With my beloved far away in rural Texas, I’ve been re-reading Michael Lee West’s Consuming Passions, a delightfully written memoir of food and family in the South. It makes me wish even more I was there with her.
West’s personal observations about gender in the kitchens of her Tennessee childhood illustrate how much has changed in our expectations around food and yet how much is still the same. This is so not just in West’s small corner of the world, but in places I know more intimately.
In the second chapter, West muses on the place of frying in the Southern kitchen and, more significantly, on the place of cooking in feminine self-assessments of role and worth.
The power of food is daunting to ponder. Cooks of any region are bearers of a culture and a tradition; they are oral historians, not to mention sustainers of humanity. When it came to kitchens, my Mimi believed that larger issues were at risk; if a woman didn’t fry, then perhaps she was failing in some crucial way. This made an impression on my tender brain. If I failed as a chicken fryer, then I might fail as a wife and a mother. I might end up alone, rebuffed, unloved.
In chapter three West picks up on the theme, observing the roles played not only in the kitchen but in the adjoining dining room where the food is consumed. She describes the Sunday gatherings of the extended clan, men, women and children congregated separately: the children ‘corralled in the kitchen,’ the men seated at the dining room table and the women moving from kitchen to table and back again as male needs dictate.

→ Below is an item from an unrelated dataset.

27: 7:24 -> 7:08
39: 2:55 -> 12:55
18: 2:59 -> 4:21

Seated in the kitchen with the other children, West remembers:
We all looked up when one of the aunts came through the door, carrying the ham on a blue willow platter. She set it before Great-Uncle Charlie, Estelle’s firstborn son. Carving was an inheritance, passed from father to son, from brother to brother. Women, including Estelle herself, were excluded from this ritual, as if we couldn’t be trusted with knives—at least not outside the kitchen.

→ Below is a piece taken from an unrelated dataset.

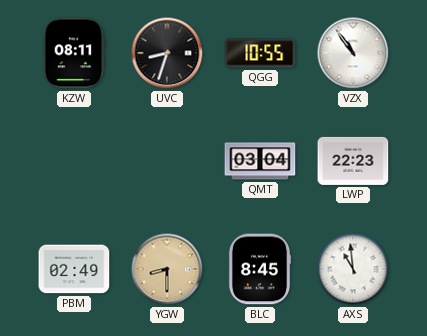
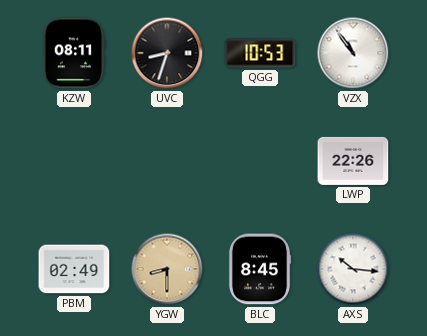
QGG: 10:55 -> 10:53
QMT: 03:04 -> none
LWP: 22:23 -> 22:26
AXS: 10:59 -> 10:16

The male role was to pay appropriate compliments, flirtatiously perhaps. The female role was to serve, one embraced with great seriousness:
In the days before microwave ovens and antidepressants, it was a challenge to serve a hot meal, much less a feast, but these women were specialists. And they had a mission. It was imperative that the men be fed, as if more was at stake than the filling of stomachs, the soothing of appetites, the quenching of all thirsts. As soon as the last amen was uttered, the men began passing bowls, ignoring the ladies, who glided around the table, anticipating needs before they were felt.
Lee observes without comment or postscript the constant movement of the women, their care of both children and men, and the disdain of the older cousins who watched on from the kitchen table.
‘Look at them in their aprons,’ said Cousin Jeannie, eyeing the aunts. ‘Just like Harriet Nelson.’ ‘And June Cleaver,’ said Nena Grace. Jeannie shuddered. From the dining room, one of the fellows called out, ‘We need some more butter here!’ A second later one of the aunts ran into the kitchen, her head disappearing into the icebox. She sped back to the dining room and was greeted by shouts: ‘Over here, sugar. That’s my good girl.’ ‘Am I going to be like this?’ Jeannie’s eyes blinked open wide. ‘Good girl? Is that the same as good dog?’ That cousin now lives an exotic life, designing intricate jewelry that she carries from Las Vegas to Paris to Greece to Hong Kong. She speaks fluent French. And she changed her name from Jeannie to Beverly.